The Library of Congress hosted an annual series of juried shows as part of its acquisition program for fine prints. This guide details their history and helps you discover artists, jurors, and artist prints featured and/or acquired.

Introduction

Sixteenth National Exhibition of Prints at the Library of Congress, Washington, D.C.. 1958. Library of Congress Prints & Photographs Division.

Beginning when venues for national, juried American print exhibitions were relatively rare, the Library of Congress helped increase appreciation for artist prints by organizing and mounting a series of 25 shows called the National Exhibition of Prints between 1943 and 1977. These shows engaged new audiences with the art of printmaking in a spectrum of styles from Social Realism to Abstract Expressionism and wide-ranging techniques that included lithographs, woodcuts, etchings, engravings, and screenprints. The exhibits also traced such 20th century phenomena as the postwar "Print Renaissance," the rise of collaborative workshop practice, and more. Significantly, the shows were a valuable source for selecting modern and contemporary prints to expand the permanent collection of fine prints in the Prints & Photographs Division. This research guide will help you locate the names of artists selected and rejected for each exhibition and also study trends in American graphic arts as documented in the exhibition catalogs, microfilms of the prints, and specific works added to the Library’s collections.

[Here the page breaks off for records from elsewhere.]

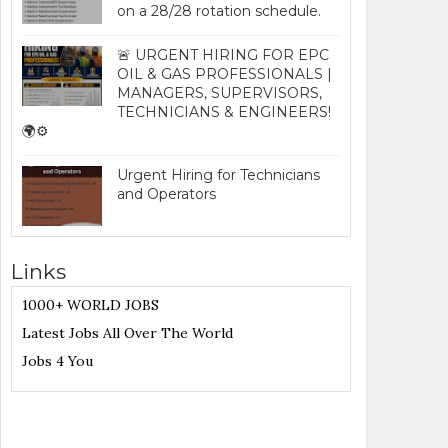
on a 28/28 rotation schedule.
🚨 URGENT HIRING FOR EPC
OIL & GAS PROFESSIONALS |
MANAGERS, SUPERVISORS,
TECHNICIANS & ENGINEERS!
🌍⚙️
Urgent Hiring for Technicians
and Operators
Links
1000+ WORLD JOBS
Latest Jobs All Over The World
Jobs 4 You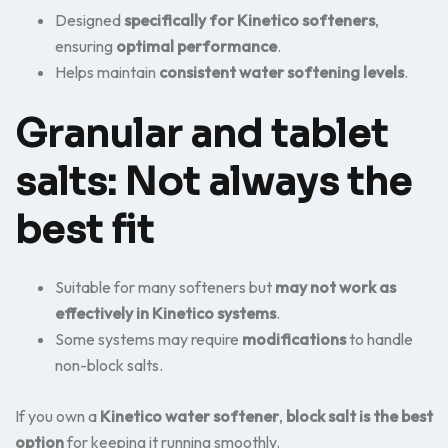
Designed
specifically for Kinetico softeners
,
ensuring
optimal performance
.
Helps maintain
consistent water softening levels
.
Granular and tablet
salts: Not always the
best fit
Suitable for many softeners but
may not work as
effectively in Kinetico systems
.
Some systems may require
modifications
to handle
non-block salts.
If you own a
Kinetico water softener
,
block salt is the best
option
for keeping it running smoothly.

During the 35-year exhibition period, over 4,600 prints were displayed and cited in the catalogs. The art works were primarily by American artists and also by printmakers from Mexico, Cuba, Canada, and a few other countries. Prints & Photographs Division staff worked with the National Exhibition of Prints jurors, who included such renowned artist/printmakers as John Taylor Arms, Fritz Eichenberg, Clare Leighton, Michael Mazur, Clare Romano, Benton Spruance, and many others. Jurors chose prints to be exhibited, and from those, purchase prizes were awarded for prints that were added to the Library's collection using a special fund bequest from the artist Joseph Pennell (1857-1926).

The Library acquired more than 500 prints or approximately 10% of the prints exhibited. Highlights include work by such luminary creators as Leonard Baskin, Isabel Bishop, Sam Gilliam, Lorenzo Homar, Martin Lewis, Sister Mary Corita Kent, Rockwell Kent, and Robert Motherwell, to name a few. The National Exhibition of Prints was an annual event at the Library from 1943 to 1960. The next several shows were mounted every three years, and the final four opened on a biennial basis until 1977 with the last three cosponsored by the Library of Congress and Smithsonian National Collection of Fine Arts (now the Smithsonian Museum of American Art).

The Library's collection of fine prints includes close to 75,000 artists' engravings, etchings, woodcuts, lithographs, and screenprints, acquired through selected gifts, copyright deposits, and purchases. Along with its multi-format, interdisciplinary collections including poetry, literature, music, and film, the Library of Congress is a primary repository for visual collections with over 16.5 million photographs, fine art and popular prints and drawings, posters, and architectural and engineering drawings.